In this issue, Bob Frost interviews Dr. Steenblock, who discusses the role that trauma to the neck plays in setting up the ALS process. Steenblock bases his hypothesis on his study of 54 ALS patients; he will submit his study to a journal later this year. Steenblock conjectures that it is the entry into the spinal cord of biofilms and other infections, monocytes, and toxins that sets in motion the death of motor neurons leading to the ALS process. Steenblock's clinical cases treated with stem cells and anti-infection, anti-inflammatory, and detoxification protocols have resulted in a number of individuals whose disease was "reversed."
     
Given that medicine's only treatment for ALS is life quality palliative care, Steenblock's work deserves close attention.

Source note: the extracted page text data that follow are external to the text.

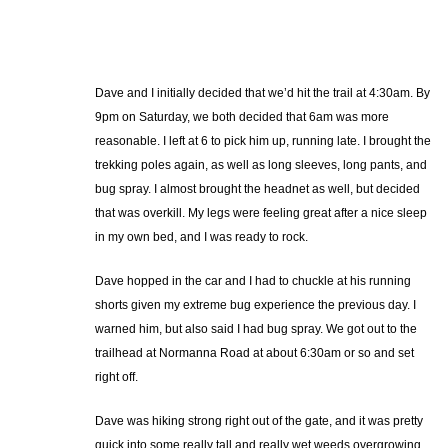
Dave and I initially decided that we’d hit the trail at 4:30am. By
9pm on Saturday, we both decided that 6am was more
reasonable. I left at 6 to pick him up, running late. I brought the
trekking poles again, as well as long sleeves, long pants, and
bug spray. I almost brought the headnet as well, but decided
that was overkill. My legs were feeling great after a nice sleep
in my own bed, and I was ready to rock.
Dave hopped in the car and I had to chuckle at his running
shorts given my extreme bug experience the previous day. I
warned him, but also said I had bug spray. We got out to the
trailhead at Normanna Road at about 6:30am or so and set
right off.
Dave was hiking strong right out of the gate, and it was pretty
quick into some really tall and really wet weeds overgrowing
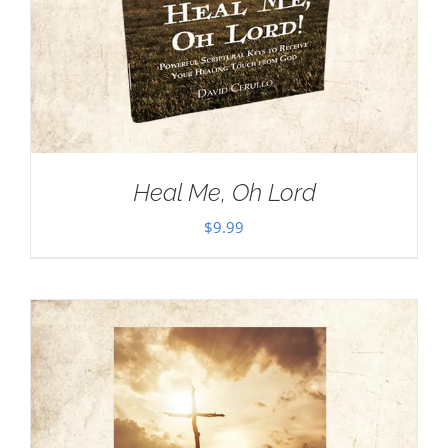
Heal Me, Oh Lord
$
9.99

The Bureaucratic Mind and Your Health
Kenneth Smith is the communications director of Beech Tree Labs, an early-stage biopharmaceutical company. He is also the executive director of Beech Tree's sister company, the Institute for Therapeutic Discovery, a nonprofit focused on bridging biochemistry and biophysics. In May 2014 his writing appeared in the Townsend Letter hypothesizing that we might need a "periodic table of allergens." His paper suggested that due to "molecular cross-reactivity," many allergies and hypersensitivities might be due one or more common denominator allergens. It would be very interesting indeed to have a periodic table of allergens.
     
In this issue, Smith examines the philosophic concept of "the bureaucratic mind," particularly its influence on our health. He states that the bureaucratic mind is a mindset that is quite "rigidly organized" so that "thinking is compartmentalized and passed on to others with minimal examination of value." The bureaucratic mind is not limited to organizations and governments. Our day-to-day personal mindset depends on our own bureaucratic mind to make decisions efficiently with little thought and evaluation. We want to come to a stop when we see a red light – we don't want this to be a decision open to interpretation or alternatives. But what about when we come to a fork in the road and there are no signs to direct us? Our first thought would be to confirm that there really is no sign; after all, why take a chance with a wrong decision? The problem in health is that the health bureaucracy wants to streamline medical diagnosis and treatment into a simple, codified process. What if the diagnosis and the treatment are open to different pathways, different options?
     
Hence the collision course that one faces opting for alternative medicine in a conventional medical setting.
     
Smith considers how the bureaucratic mind does not function well with genomics. How could chronic infection or toxicity contribute to a disease process? The bureaucratic mind falters when we approach health as a process of homeostasis or, as he terms it, homeodynamics. Smith is particular interested in psychologic homeodynamics, when the psychological state directly affects our physiological and immuno-logical response.
     
Smith argues that we will always deal with the bureaucratic mind – the question is how we manage it.

Jonathan Collin, MD

Notes
1.    Dowell D et al. CDC guideline for prescribing opioids for chronic pain – United States, 2016. JAMA. 2016:March 15.